Monday, 29 July 2019

Out of Sight

There is some point not using the real names of places and people that appear in this blog, but there’s no disguising Farnham Road Hospital, the specialist psychiatric establishment in Guildford. A few years ago it had a spanking new wing added to its forbidding Victorian frontage, an area I hadn’t seen until I went to visit Mandy a few months ago. It’s even more labyrinthine than standard medical hospitals, notwithstanding the sloping white walkways and gaily-coloured art, and I’m not convinced the signage makes sense. I keep making mistakes whenever I go there, anyway (though that, in itself, is not proof!).

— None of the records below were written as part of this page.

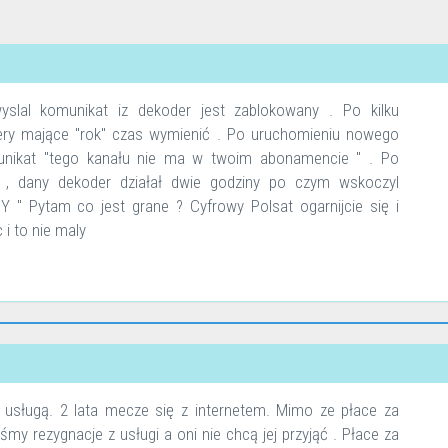
slal komunikat iz dekoder jest zablokowany . Po kilku
ery mające "rok" czas wymienić . Po uruchomieniu nowego
omunikat "tego kanału nie ma w twoim abonamencie " . Po
 , dany dekoder działał dwie godziny po czym wskoczyl
Pytam co jest grane ? Cyfrowy Polsat ogarnijcie się i
 i to nie maly
h usługą. 2 lata mecze się z internetem. Mimo ze płace za
iśmy rezygnacje z usługi a oni nie chcą jej przyjąć . Płace za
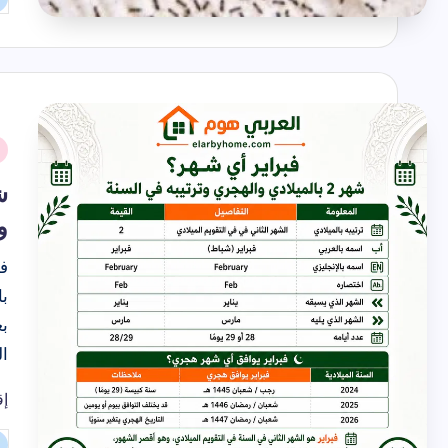
تم
ال
بو
نُ
ف
ش
و
فب
ا
إق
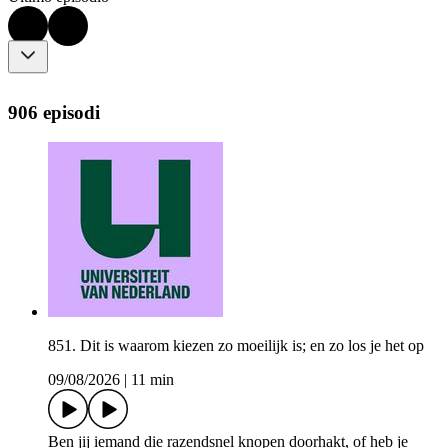
906 episodi
851. Dit is waarom kiezen zo moeilijk is; en zo los je het op
09/08/2026
|
11 min
Ben jij iemand die razendsnel knopen doorhakt, of heb je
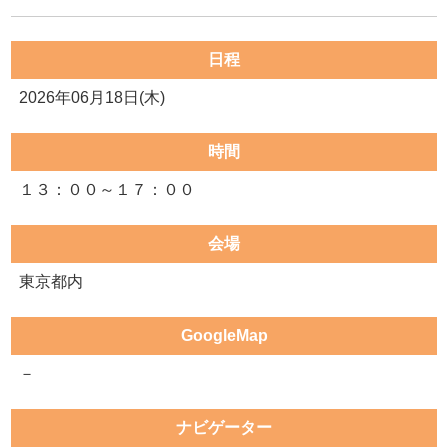
日程
2026年06月18日(木)
時間
１３：００～１７：００
会場
東京都内
GoogleMap
－
ナビゲーター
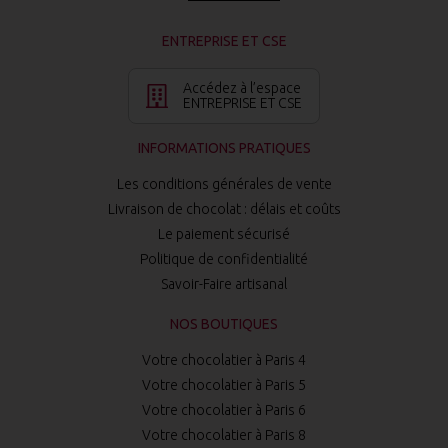
ENTREPRISE ET CSE
Accédez à l’espace
ENTREPRISE ET CSE
INFORMATIONS PRATIQUES
Les conditions générales de vente
Livraison de chocolat : délais et coûts
Le paiement sécurisé
Politique de confidentialité
Savoir-Faire artisanal
NOS BOUTIQUES
Votre chocolatier à Paris 4
Votre chocolatier à Paris 5
Votre chocolatier à Paris 6
Votre chocolatier à Paris 8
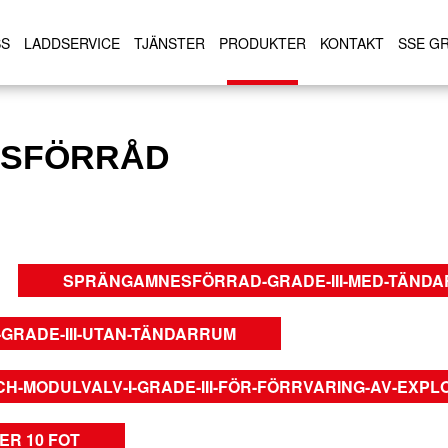
SS
LADDSERVICE
TJÄNSTER
PRODUKTER
KONTAKT
SSE G
SFÖRRÅD
SPRÄNGAMNESFÖRRAD-GRADE-III-MED-TÄND
RADE-III-UTAN-TÄNDARRUM
-MODULVALV-I-GRADE-III-FÖR-FÖRRVARING-AV-EXPL
R 10 FOT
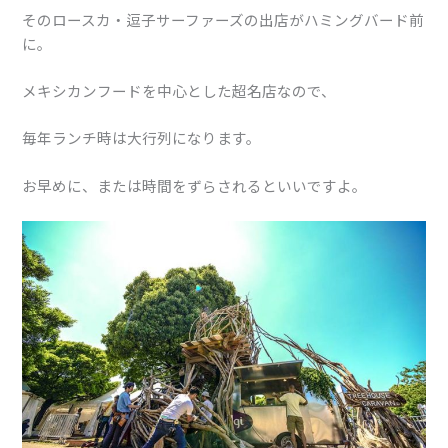
そのロースカ・逗子サーファーズの出店がハミングバード前
に。
メキシカンフードを中心とした超名店なので、
毎年ランチ時は大行列になります。
お早めに、または時間をずらされるといいですよ。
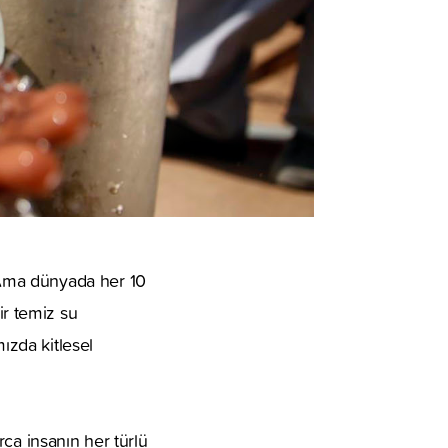
 Ama dünyada her 10
lir temiz su
ızda kitlesel
ca insanın her türlü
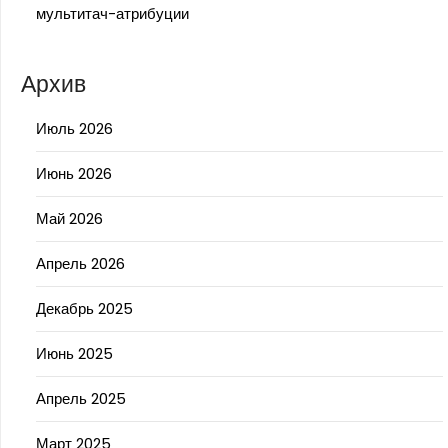
мультитач-атрибуции
Архив
Июль 2026
Июнь 2026
Май 2026
Апрель 2026
Декабрь 2025
Июнь 2025
Апрель 2025
Март 2025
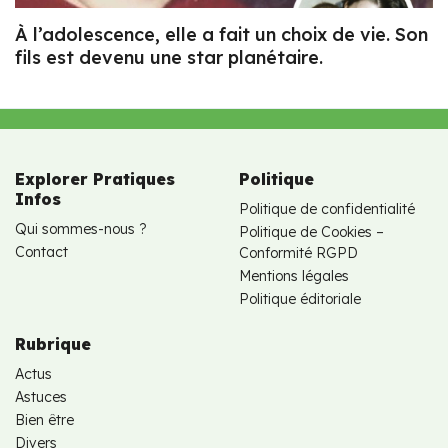
À l’adolescence, elle a fait un choix de vie. Son
fils est devenu une star planétaire.
Explorer Pratiques
Politique
Infos
Politique de confidentialité
Qui sommes-nous ?
Politique de Cookies –
Contact
Conformité RGPD
Mentions légales
Politique éditoriale
Rubrique
Actus
Astuces
Bien être
Divers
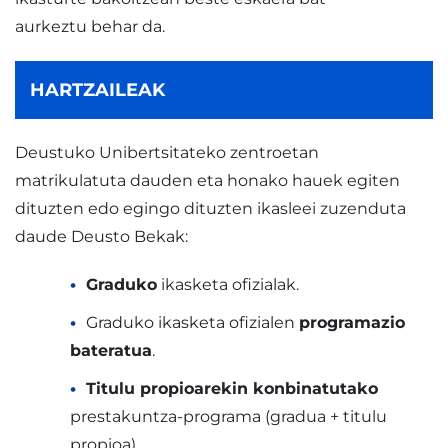
aurkeztu behar da.
HARTZAILEAK
Deustuko Unibertsitateko zentroetan
matrikulatuta dauden eta honako hauek egiten
dituzten edo egingo dituzten ikasleei zuzenduta
daude Deusto Bekak:
Graduko
ikasketa ofizialak.
Graduko ikasketa ofizialen
programazio
bateratua
.
Titulu propioarekin konbinatutako
prestakuntza-programa (gradua + titulu
propioa).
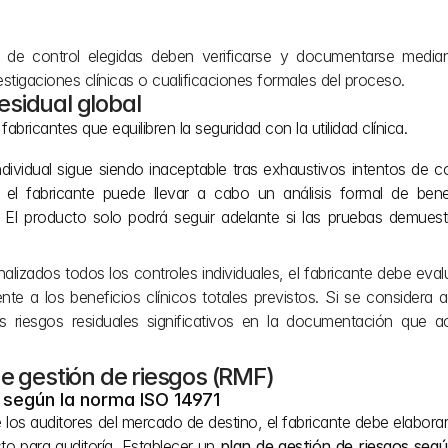
de control elegidas deben verificarse y documentarse median
stigaciones clínicas o cualificaciones formales del proceso.
residual global
bricantes que equilibren la seguridad con la utilidad clínica.
individual sigue siendo inaceptable tras exhaustivos intentos de co
 el fabricante puede llevar a cabo un análisis formal de benefi
ca. El producto solo podrá seguir adelante si las pruebas demuest
nalizados todos los controles individuales, el fabricante debe evalu
te a los beneficios clínicos totales previstos. Si se considera ac
s riesgos residuales significativos en la documentación que a
e gestión de riesgos (RMF)
 según la norma ISO 14971
los auditores del mercado de destino, el fabricante debe elaborar
to para auditoría. Establecer un 
plan de gestión de riesgos segú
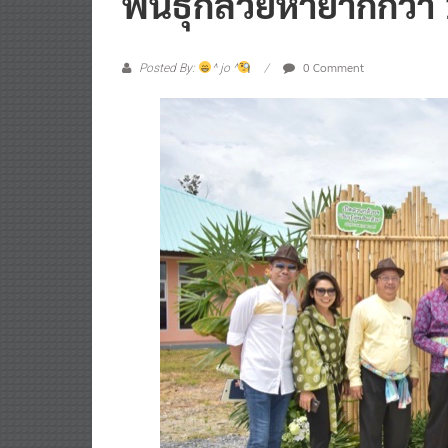
พันธุ์กล้วยหายากกว่า
0 Comment
Posted By:
^ jo ^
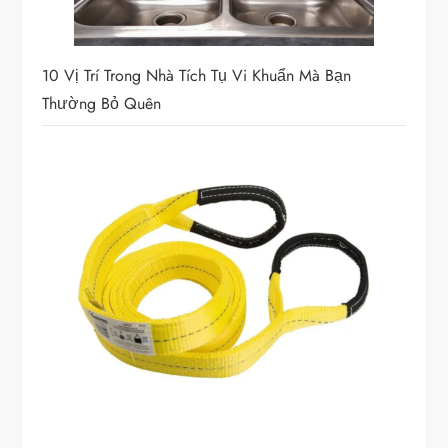
10 Vị Trí Trong Nhà Tích Tụ Vi Khuẩn Mà Bạn
Thường Bỏ Quên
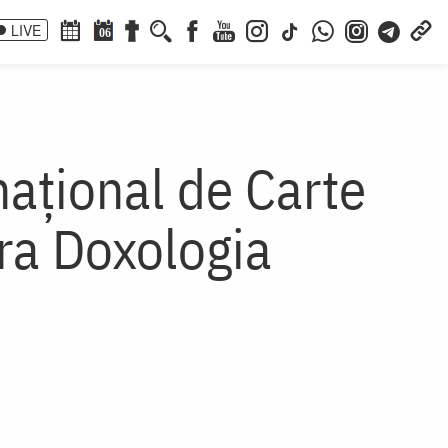
LIVE
06
național de Carte
ra Doxologia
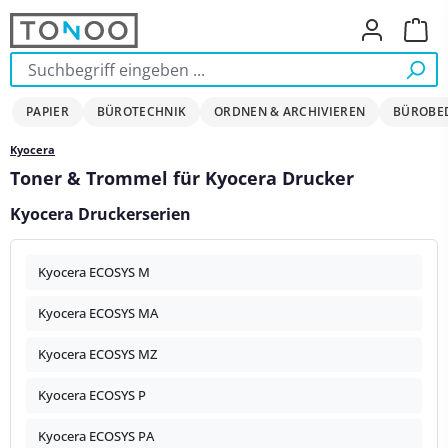
Zum Hauptinhalt springen
Ware
PAPIER
BÜROTECHNIK
ORDNEN & ARCHIVIEREN
BÜROBE
Kyocera
Toner & Trommel für Kyocera Drucker
Kyocera Druckerserien
Kyocera ECOSYS M
Kyocera ECOSYS MA
Kyocera ECOSYS MZ
Kyocera ECOSYS P
Kyocera ECOSYS PA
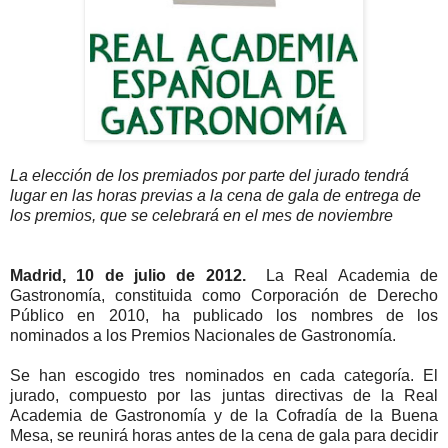
La elección de los premiados por parte del jurado tendrá
lugar en las horas previas a la cena de gala de entrega de
los premios, que se celebrará en el mes de noviembre
Madrid, 10 de julio de 2012.
La Real Academia de
Gastronomía, constituida como Corporación de Derecho
Público en 2010, ha publicado los nombres de los
nominados a los Premios Nacionales de Gastronomía.
Se han escogido tres nominados en cada categoría. El
jurado, compuesto por las juntas directivas de la Real
Academia de Gastronomía y de la Cofradía de la Buena
Mesa, se reunirá horas antes de la cena de gala para decidir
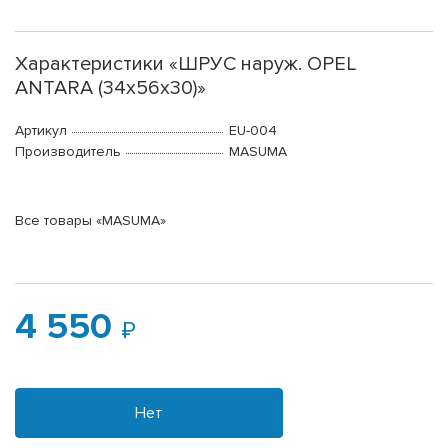
Характеристики «ШРУС наруж. OPEL
ANTARA (34х56х30)»
Артикул
EU-004
Производитель
MASUMA
Все товары «MASUMA»
4 550
Нет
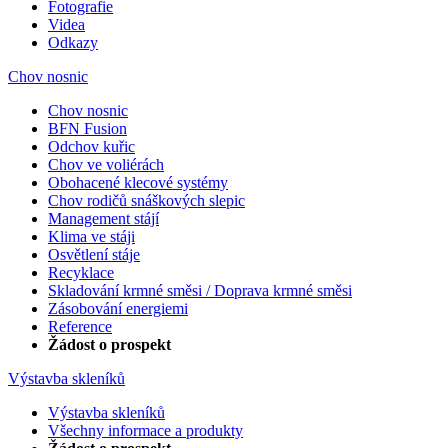
Fotografie
Videa
Odkazy
Chov nosnic
Chov nosnic
BFN Fusion
Odchov kuřic
Chov ve voliérách
Obohacené klecové systémy
Chov rodičů snáškových slepic
Management stájí
Klima ve stáji
Osvětlení stáje
Recyklace
Skladování krmné směsi / Doprava krmné směsi
Zásobování energiemi
Reference
Žádost o prospekt
Výstavba skleníků
Výstavba skleníků
Všechny informace a produkty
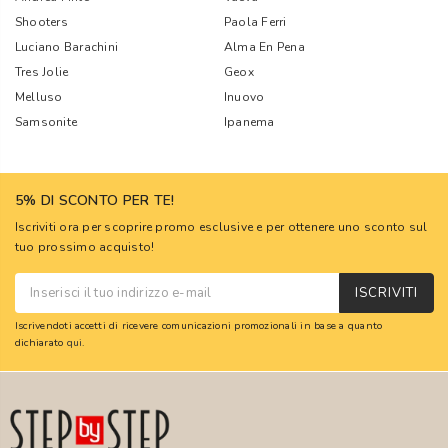
Shooters
Paola Ferri
Luciano Barachini
Alma En Pena
Tres Jolie
Geox
Melluso
Inuovo
Samsonite
Ipanema
5% DI SCONTO PER TE!
Iscriviti ora per scoprire promo esclusive e per ottenere uno sconto sul
tuo prossimo acquisto!
ISCRIVITI
Iscrivendoti accetti di ricevere comunicazioni promozionali in base a quanto
dichiarato
qui
.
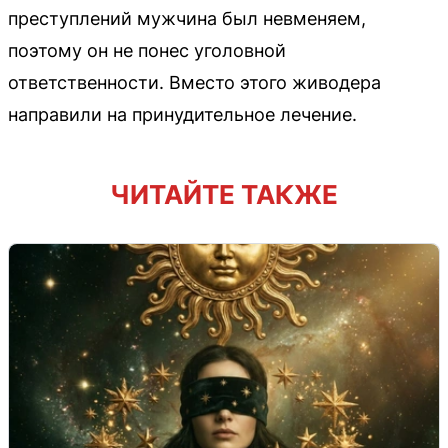
преступлений мужчина был невменяем,
поэтому он не понес уголовной
ответственности. Вместо этого живодера
направили на принудительное лечение.
ЧИТАЙТЕ ТАКЖЕ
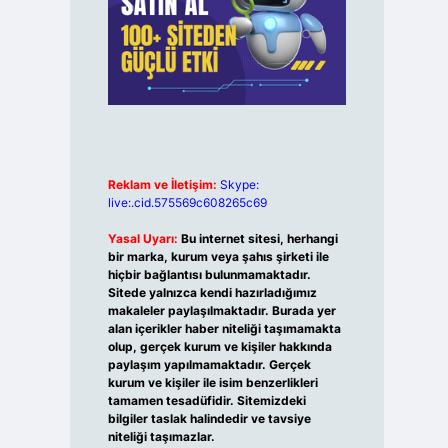
Reklam ve İletişim:
Skype:
live:.cid.575569c608265c69
Yasal Uyarı:
Bu internet sitesi, herhangi
bir marka, kurum veya şahıs şirketi ile
hiçbir bağlantısı bulunmamaktadır.
Sitede yalnızca kendi hazırladığımız
makaleler paylaşılmaktadır. Burada yer
alan içerikler haber niteliği taşımamakta
olup, gerçek kurum ve kişiler hakkında
paylaşım yapılmamaktadır. Gerçek
kurum ve kişiler ile isim benzerlikleri
tamamen tesadüfidir. Sitemizdeki
bilgiler taslak halindedir ve tavsiye
niteliği taşımazlar.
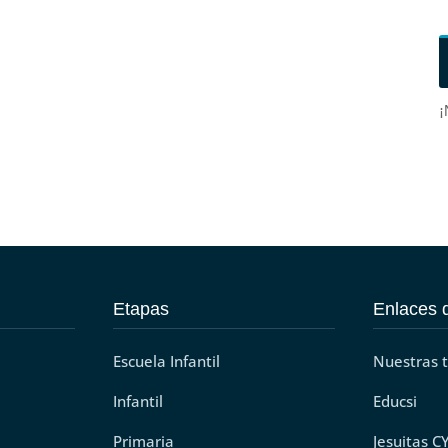
¡
Etapas
Enlaces d
Escuela Infantil
Nuestras 
Infantil
Educsi
Primaria
Jesuitas C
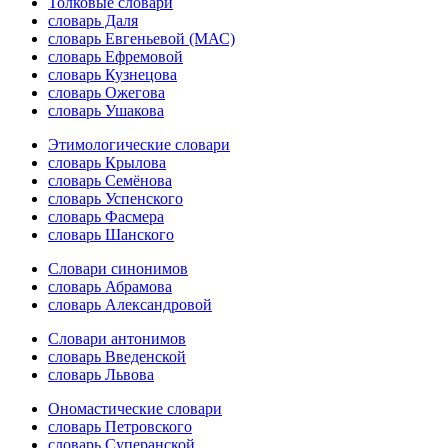
Толковые словари
словарь Даля
словарь Евгеньевой (МАС)
словарь Ефремовой
словарь Кузнецова
словарь Ожегова
словарь Ушакова
Этимологические словари
словарь Крылова
словарь Семёнова
словарь Успенского
словарь Фасмера
словарь Шанского
Словари синонимов
словарь Абрамова
словарь Александровой
Словари антонимов
словарь Введенской
словарь Львова
Ономастические словари
словарь Петровского
словарь Суперанской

Some years ago when my sister-in-the-Spirit Cylene had a couple of difficult episodes, I visited her several times in a similar, though not as new, hospital in Kingston. We spent most of our time in the ‘garden’, a tall concrete-walled enclosure with some ragged plants just about surviving in raised beds, protected from pigeon incursions by a net high, high above, so that Cylene could smoke. The garden at Farnham Road serves the same purpose, though it has no net and is genuinely outside the ward as opposed to just pretending. When the new wing opened, it was probably bright and appealing, but I doubt the architects’ sketches took account of the piles of cigarette stubs that would gather over time.

Hospitals are not my favourite places to be anyway, but psychiatric ones have their own discomfort. Most of the time in Farnham Road, I experience an un-calm quiet. There is a TV on but nobody watching it much, not surprisingly, and not a lot of conversation; perhaps the inmates have said everything they want to say to each other. Occasionally I hear bits and pieces of a row between someone and the staff. I attract a bit of peculiar attention, being a priest: some of the patients have, let’s say, non-mainstream religious views.

Mandy has been here for months now, although she’s reached the point where she’s allowed pretty much to come and go as she pleases. She’s not been discharged, though. Remember how different this is from hospitals that deal with disorders of the body rather than the mind: in those, patients are nowadays hustled out as quickly as possible. Despite the terrible lack of bed-space in psychiatric wards, they have the opposite impetus, and patients must instead prove they are ready to leave, like prisoners. An acute episode can stretch into weeks, months. You are incarcerated with a bunch of mad people, from whom you cannot escape, in a space which is deliberately under-stimulating, under the authority of professionals who, by the very nature of mental illnesses, can’t inform you when you will be well enough to leave, or how exactly they’re going to be able to tell. I’m not suggesting there is anything clinically wrong with this; only that it can in and of itself hardly have a beneficial effect on a person’s mental state. As Mandy and I agreed, if you aren’t crazy when you arrive, you might well be by the time you leave.

When I call in on parishioners in the Royal Surrey, as often as not they have other visitors, and there are almost always people talking to friends or relatives in the beds around. At Farnham Road, I don’t think I’ve ever seen a visitor who doesn’t have a professional reason for being there. People with ongoing psychiatric illnesses have almost certainly worn out the patience of those who’ve cared for them, if anyone much ever did, and lack of care is often what helps to take them there. Their absence from the outside world can come as a relief to those who remain in it. Or perhaps the healthy are just afraid to come here.

I do not know how I would hold up under those circumstances. If you, gentle reader, ever know someone whose mind breaks and who finds themselves so detained, conquer whatever doubts you may have, and visit them. Brave those quiet white corridors. You won’t catch anything. You may have to listen to angry and incoherent speech, to irrational complaints which will make you wonder why you bothered. But it won’t hurt you. Hard though it is and discouraging it might seem to be, you’ll be letting the light in, just a crack.